Yup. For instance, EO2's was massive though just a weapon-based system for Speed checks. Basically, you had the formula: Weapon Speed Mod * Skill Speed Mod * Agility Stat. However, the spread on these was rather large: Whips were mostly 3.0, Swords were 2.0, Bows were 1.0~1.5, all the way down to Katana/Staves/Guns/Claws/Axe at the .5~.1 range.
What this ultimately meant was that some actions were pretty much predictably always last and that certain classes were just flat out better than others at some roles. Like, a WM vs Medic was a difference of nearly 20 times; Medic essentially was a predictive healer while WM got to be reactive with it. This is part of the reason of why Medic was inferior to WM, Beast is worse than Protector, and why AGI was a joke stat in EO2. Turn order was pretty much entirely based off of Weapon choice.
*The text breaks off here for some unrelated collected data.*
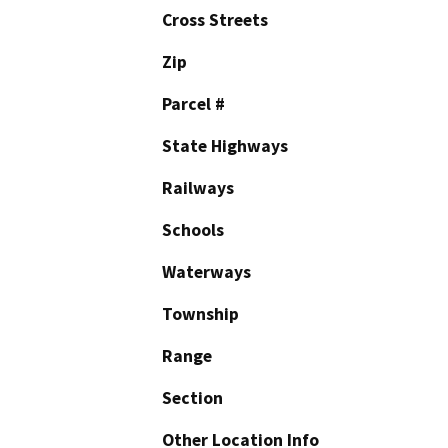
Cross Streets
Zip
Parcel #
State Highways
Railways
Schools
Waterways
Township
Range
Section
Other Location Info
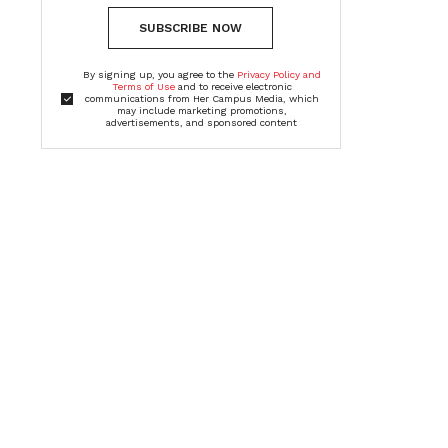
SUBSCRIBE NOW
By signing up, you agree to the
Privacy Policy and
Terms of Use
and to receive electronic
communications from Her Campus Media, which
may include marketing promotions,
advertisements, and sponsored content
Just to note, skills with a 60% Accuracy don't mean they hit 60% of the time. It means they have a 60% modifier to your Accuracy value that is used to determine your actual Hit Chance%. Basically, if you'd result in a 150% chance to hit due to your stats vs enemy stats, a 60% Accuracy skill would mean an actual 90% chance for it to hit.
Of course, this changes a lot based on the game. EO2 didn't really show massive gains from more AGI on Accuracy where as EO3/EO4 gave you a +/- 30% Hit Chance% modifier based primarily off your stats. Though, EO3/EO4 changed a lot of this too since Skills weren't Accuracy% mods like I went over above but just flat out reduced your Accuracy value. For instance, Nine Smash is -55 so if you have 130 Accuracy, Nine Smash reduces that to 75 for purpose of it's Hit Chance% calculation.